TRY IT -
Set down the data below in full and exactly, minus the pictures.

+++

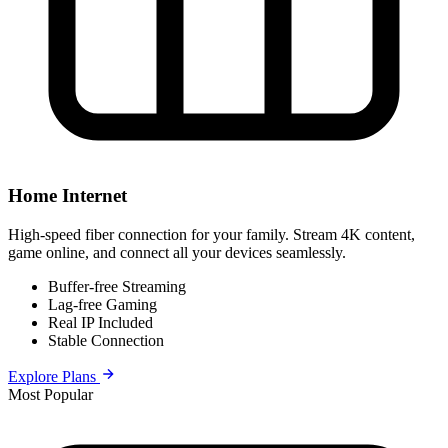
Home Internet
High-speed fiber connection for your family. Stream 4K content,
game online, and connect all your devices seamlessly.
Buffer-free Streaming
Lag-free Gaming
Real IP Included
Stable Connection
Explore Plans
Most Popular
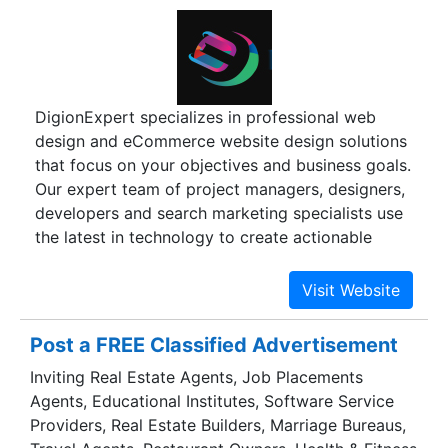
specialists, creative content developers and
writers and our inventive net designers.
DigionExpert specializes in professional web
design and eCommerce website design solutions
that focus on your objectives and business goals.
Our expert team of project managers, designers,
developers and search marketing specialists use
the latest in technology to create actionable
results and create a return on your investment.
From custom informational websites to data-rich
applications or online stores, DigionExpert will
work to understand your goals and provide
Post a FREE Classified Advertisement
solutions to match your needs. We are located in
Inviting Real Estate Agents, Job Placements
INDIA and are proud to deliver an in-house team
Agents, Educational Institutes, Software Service
Providers, Real Estate Builders, Marriage Bureaus,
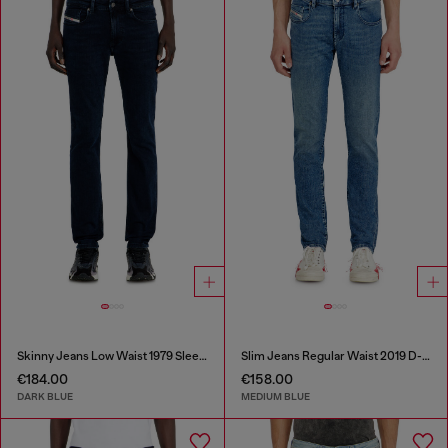
Skinny Jeans Low Waist 1979 Sleenker
Slim Jeans Regular Waist 2019 D-Strukt
€184.00
€158.00
DARK BLUE
MEDIUM BLUE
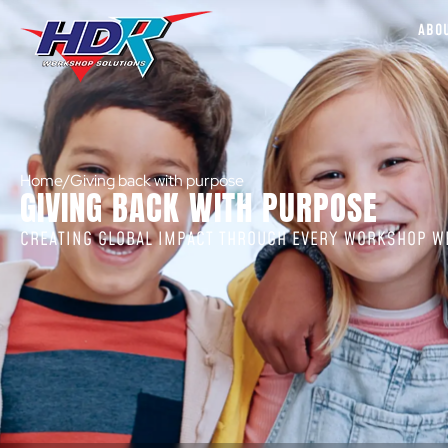
ABO
Home
/
Giving back with purpose
GIVING BACK WITH PURPOSE
CREATING GLOBAL IMPACT THROUGH EVERY WORKSHOP WE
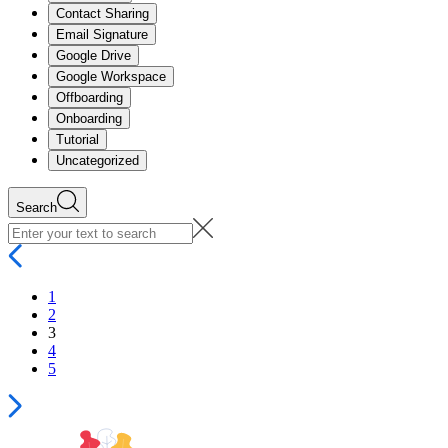
Contact Sharing
Email Signature
Google Drive
Google Workspace
Offboarding
Onboarding
Tutorial
Uncategorized
Search
1
2
3
4
5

+++

ANSWER SPACE -
Home Internet
High-speed fiber connection for your family. Stream 4K content,
game online, and connect all your devices seamlessly.
Buffer-free Streaming
Lag-free Gaming
Real IP Included
Stable Connection
Explore Plans
Most Popular
specialists, creative content developers and
writers and our inventive net designers.
DigionExpert specializes in professional web
design and eCommerce website design solutions
that focus on your objectives and business goals.
Our expert team of project managers, designers,
developers and search marketing specialists use
the latest in technology to create actionable
results and create a return on your investment.
From custom informational websites to data-rich
applications or online stores, DigionExpert will
work to understand your goals and provide
Post a FREE Classified Advertisement
solutions to match your needs. We are located in
Inviting Real Estate Agents, Job Placements
INDIA and are proud to deliver an in-house team
Agents, Educational Institutes, Software Service
Providers, Real Estate Builders, Marriage Bureaus,
Skinny Jeans Low Waist 1979 Sleenker
Slim Jeans Regular Waist 2019 D-Strukt
€184.00
€158.00
DARK BLUE
MEDIUM BLUE
ABO
Home
/
Giving back with purpose
GIVING BACK WITH PURPOSE
CREATING GLOBAL IMPACT THROUGH EVERY WORKSHOP WE
Contact Sharing
Email Signature
Google Drive
Google Workspace
Offboarding
Onboarding
Tutorial
Uncategorized
Search
1
2
3
4
5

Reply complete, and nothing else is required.